Use the murals as an impromptu map to access all of the must-see stops around Penang, from hidden gems to queue-worthy places and cendol guides to open green spaces.

‘Little Children on a Bicycle’

We’re starting with the most famous one in Penang! Everyone who’s been to George Town knows about the mural of the two little kids on a bicycle, winning hearts around Armenian Street since 2012. Commissioned by the Penang Municipal Council, ‘Little Children on a Bicycle’ is part of a series of six murals painted by Lithuanian artist Ernest Zacharevic for the George Town Festival in 2012.

Zacharevic incorporated an old bicycle into this artwork and modelled the two kids on actual children who once played on his bike. ‘Little Children on a Bicycle’ remains an iconic tourist spot for a good reason, as it captures the joy and simplicity of childhood in Penang back in the 80s.

Address: 2 Lebuh Armenian, 10300 George Town, Pulau Pinang

‘Boy on a Motorbike’ and ‘The Little Boy with a Pet Dinosaur’

Another famous work by Zacharevic, this playful mural features a boy perched atop his motorcycle as he watches the traffic pass by along the street. Installed on a red shophouse side door on Lebuh Ah Quee, the ‘Boy on a Motorbike’ is being chased by a ‘Little Boy with a Pet Dinosaur’ — another whimsical work of Zacharevic.

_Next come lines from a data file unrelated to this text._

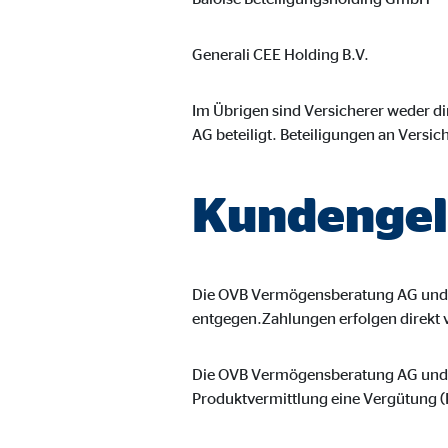
Generali CEE Holding B.V.
Im Übrigen sind Versicherer weder d
AG beteiligt. Beteiligungen an Versi
Kundengel
Die OVB Vermögensberatung AG und 
entgegen.Zahlungen erfolgen direkt 
Die OVB Vermögensberatung AG und d
Produktvermittlung eine Vergütung (P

Whenever you spot lurking tourists snapping pictures around George Town’s heritage enclave, you’re bound to be on the right track to see one of these famous murals. Zacharevic’s distinctive art style and his style of using actual props in his art have since inspired many artists to create such works.

For instance, ‘Children on the Swing’ and ‘Children Playing Basketball’ are murals by local hard-of-hearing artist Louis Gan, which incorporate the same endearing celebration of joy. ‘Boy on Chair’ and ‘I Want Bao!’ are other excellent, must-see creative Ernest Zacharevic creations of real-life objects incorporated into mixed-medium murals. Distinguished by their universal charm of childhood simplicity, these cheerful and nostalgic works succeed in attracting tourists near and far.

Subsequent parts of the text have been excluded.